Try it: A faithful, word-for-word copy of the records is required, and it must contain no pictures.

Page-level text extractions:
Segment Open

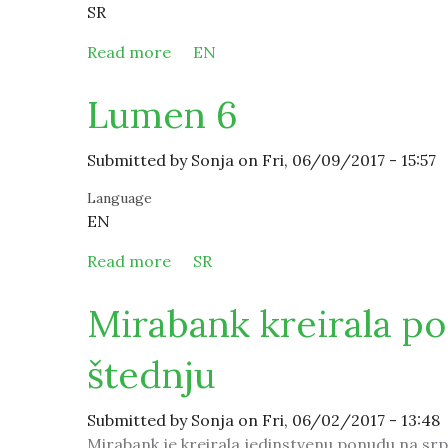
SR
Read more
about Lumen 6
EN
Lumen 6
Submitted by
Sonja
on Fri, 06/09/2017 - 15:57
Language
EN
Read more
about Lumen 6
SR
Mirabank kreirala p
štednju
Submitted by
Sonja
on Fri, 06/02/2017 - 13:48
Mirabank je kreirala jedinstvenu ponudu na srp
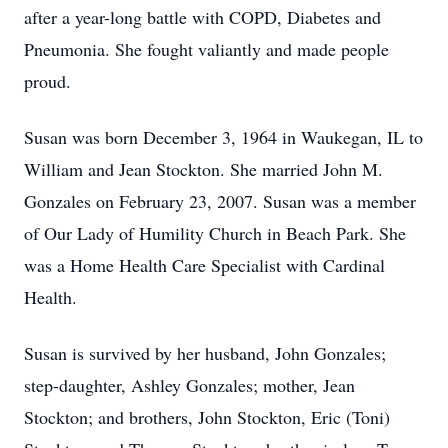
after a year-long battle with COPD, Diabetes and
Pneumonia. She fought valiantly and made people
proud.
Susan was born December 3, 1964 in Waukegan, IL to
William and Jean Stockton. She married John M.
Gonzales on February 23, 2007. Susan was a member
of Our Lady of Humility Church in Beach Park. She
was a Home Health Care Specialist with Cardinal
Health.
Susan is survived by her husband, John Gonzales;
step-daughter, Ashley Gonzales; mother, Jean
Stockton; and brothers, John Stockton, Eric (Toni)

Segment Closed

Output of the exercise:
SR
Read more
about Lumen 6
EN
Lumen 6
Submitted by
Sonja
on Fri, 06/09/2017 - 15:57
Language
EN
Read more
about Lumen 6
SR
Mirabank kreirala p
štednju
Submitted by
Sonja
on Fri, 06/02/2017 - 13:48
Mirabank je kreirala jedinstvenu ponudu na srp
after a year-long battle with COPD, Diabetes and
Pneumonia. She fought valiantly and made people
proud.
Susan was born December 3, 1964 in Waukegan, IL to
William and Jean Stockton. She married John M.
Gonzales on February 23, 2007. Susan was a member
of Our Lady of Humility Church in Beach Park. She
was a Home Health Care Specialist with Cardinal
Health.
Susan is survived by her husband, John Gonzales;
step-daughter, Ashley Gonzales; mother, Jean
Stockton; and brothers, John Stockton, Eric (Toni)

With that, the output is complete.